Regarding costs reduction, the IEA recently noted that the price of PV systems has been divided by two and sometimes more in five years (2008-2012). Today, joining hydroelectricity production costs, as some renewable energy technologies have almost reached parity with conventional costs of electricity from other energy sources if considering grants allocated to the latter.

Renewables have essential assets for taking an important place in the energy mixes of all countries, starting with bringing the production centers closer to the consumption sites, reducing the dependence of these countries on fossil fuels. contributing to the security of supply and energy independence, allowing a long-term price control, constituting the most appropriate vectors of development of decentralized energy production and finally offering a considerable industrial development potential and new growth.

This would also help to limit the impacts of the production of energy on the environment: reduction in emissions of greenhouse gases, reduction of all effects on the air, water and soil, no production of waste, the production of renewable energy facilities very little affect the environment, the biodiversity and climate.

According to a report of Bloomberg New Energy Finance (BNEF), it is a matter for fossil fuels to invest about $2,100 billion by 2040 to cover the global demand for energy, as opposed to $7,800 billion for all renewables. Thus, renewable energy would provide a quarter of the world’s electricity against 20% today.

But for a sustainable energy transition to ensure significant investment, adaptation, in electric networks to absorb and redistribute a greater proportion of current produced by all renewables energy for storage and manage the demand for flexible electricity production units on the importance of decentralizing energy production to bring them closer to points of consumption.

So, the world is moving towards a major energy shift based on a certain Mix with practically all enterprise already investing in alternative energy.

According to the same Bloomberg New Energy, it is expected reversal of energy consumption by 2025: a fall in the demand for fossil fuels and a significant increase in the demand for alternative energy.

This trend should be analysed considering the exponential growth of technologies (telecommunications, Internet, multimedia, etc.) more electro-dependant, for as much in the case of developed economies, as with the consumption to come of 1.3 billion people in the world still living without lighting, telecommunications, etc.

The conclusions of the IPCC – Intergovernmental Panel on Climate Change report published in January 2015 and the report of Rachel Kyte, Vice President of the World Bank responsible for sustainable development), shows an increased and everywhere visible in the world events of climate extremes like drought, heat waves, torrential rain, floods, hurricanes, typhoons, etc., with heavy human losses (2 and a half million people over the last 30 years), the number of climate refugees (more than 20 million according to the Norwegian Refugee Council) and of costs of natural disasters on the increase ($200 billion per year over the last decade, almost 4 times more than in the 1980s.

Energy transition and national security

The national security being under question, Algeria, this month of September 2017, knows no financial crisis, but is rather confronting a crisis of governance. But the risk of no correction of the current political economic and particularly the industrial sector is to go straight by the horizon 2018 and 2019 to the IMF when the financial crisis and crisis of governance would live together.

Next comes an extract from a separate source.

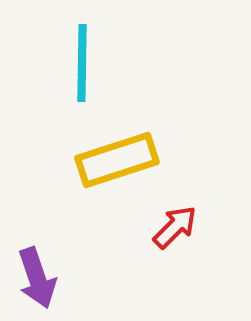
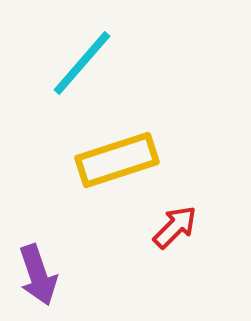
cyan line: rotated 40 degrees clockwise
purple arrow: moved 1 px right, 3 px up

The main challenge for Algeria between 2017 through 2030 would be its control of time. It is within this framework that the national program of development of renewables in Algeria must be implemented. This foresees a production as of now of 22,000 megawatts (MW) of electricity from renewable sources by 2030, for the domestic market, in addition to 10,000 MW for eventual exports.

The goal is to reduce consumption of fossil energy by more than 9% by 2030 and save 240 billion m3 of natural gas, or $63 billion over 20 years.

So about 400 MW made renewable through 100MW by the hybrid power plant in Hassi R’mel and 1.1 MW from the solar pilot of Ghardaia, in addition to a capacity of 343 MW from 22 solar power stations throughout 14 governorates (wilayas), including 270 MW which are already in service.

A national and international tender is planned to produce 4,000 MW power from renewable sources with a specification requiring domestic and foreign investors to produce and ensure the local assembly of industrial equipment production and distribution of renewable energy, including photovoltaic panels.

According to official statements from the sector during 2016 as reported by Algeria Press Service (APS), and before the Government’s new territorial cutting, SONATRACH, the State oil company is expected to launch tender notices where 34 foreign companies are in the race for the realization of a solar Park in Algeria of 10 MW at Bir Rebaa North, in the East of the Algeria.

However, it is necessary to carry out this program that could offer 300,000 direct jobs, by making investments of more of $100 billion by 2030. In addition to a new policy of SONATRACH that cannot ensure it by itself only, this important investment, it is necessary to set up a national industry as a public – private partnership of national – international concerns.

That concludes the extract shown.